En la foto, Rafael Velasco (izquierda), palmeño acusado en el caso de los Cursos de Formación, y el alcalde de Palma, Ruiz Almenara (derecha)
En la foto Rafael Velasco (izquierda), imputado por los Cursos de Formación, y el alcalde de Palma, Ruiz Almenara (derecha) // Foto: El Día de Córdoba

Todas estas acciones del alcalde palmeño tuvieron lugar antes de que se iniciase siquiera la investigación del caso por parte del Defensor del Pueblo Andaluz -y antes incluso de que el propio ayuntamiento enviase la documentación que se le había requerido- y han quedado registradas en el propio expediente, al que los afectados han tenido acceso. Ante la gravedad de lo ocurrido, Jiménez decidió el pasado 30 de julio poner los hechos en conocimiento del pleno municipal, donde presentó la documentación que prueba lo sucedido, señalando que “gracias a la transparencia y legalidad de la Oficina del Defensor del Pueblo Andaluz esta actuación del alcalde, intentando inducir a un organismo público e independiente a adoptar una resolución favorable antes de empezar cualquier investigación, y al margen del procedimiento abierto, quedó sólo en un intento”.

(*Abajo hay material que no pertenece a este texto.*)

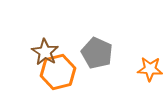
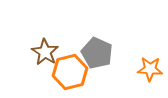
orange hexagon: moved 12 px right
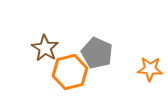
brown star: moved 4 px up
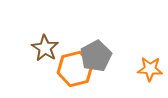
gray pentagon: moved 1 px left, 3 px down; rotated 20 degrees clockwise
orange hexagon: moved 5 px right, 3 px up
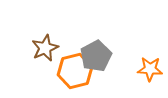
brown star: rotated 16 degrees clockwise
orange hexagon: moved 2 px down
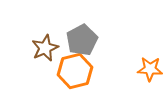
gray pentagon: moved 14 px left, 16 px up
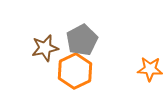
brown star: rotated 12 degrees clockwise
orange hexagon: rotated 12 degrees counterclockwise
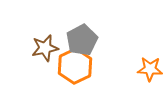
orange hexagon: moved 5 px up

El alcalde ya trató de manera discriminatoria a la ciudadana en el pleno ciudadano del pasado 30 de Junio en la localidad,que a partirr del minuto 15 no deja a la imaginación gran parte, tanto en las formas del alcalde como en el fondo de la cuestión. 

Antecedentes del caso:

En enero de 2014 el ayuntamiento de Palma del Río oferta la plaza de sepulturero. El afectado, Juan Francisco Rodríguez Cabrera (que se había presentado a dicha plaza), y su esposa, Toñi Jiménez, detectan presuntas irregularidades en el proceso selectivo. Tras varios meses de insistencia al alcalde del ayuntamiento, José Antonio Ruiz, para que investigase las supuestas irregularidades y las subsanase, éste se negó a ello sistemáticamente, así como a contestar el recurso interpuesto por los afectados, por lo que hubieron de acudir al Defensor del Pueblo Andaluz. La Oficina del Defensor, tras comprobar la documentación que le fue facilitada, concluyó finalmente que no se cumplieron las bases de la convocatoria ni el plazo para alegaciones en las fases de concurso y de oposición. Asimismo, a raíz de la intervención de dicha oficina, el alcalde hubo de contestar finalmente al recurso, lo cual permitió a los afectados abrir la vía contencioso-administrativa. El juicio se celebró 17 de diciembre de 2015 en el Juzgado de lo Contencioso de Córdoba y la sentencia tiene fecha del 11 de abril de 2016. En ella se desestimó lo solicitado por los demandantes aunque la sentencia no fue firme, ya que reconocía la existencia de ciertas “dudas” y daba fundamentos a las dos partes, no condenando en costas y dejando abierta la posibilidad del recurso a instancias judiciales superiores ante las que han recurrido los afectados, encontrándose el caso en el Tribunal Superior de Justicia de Andalucía actualmente.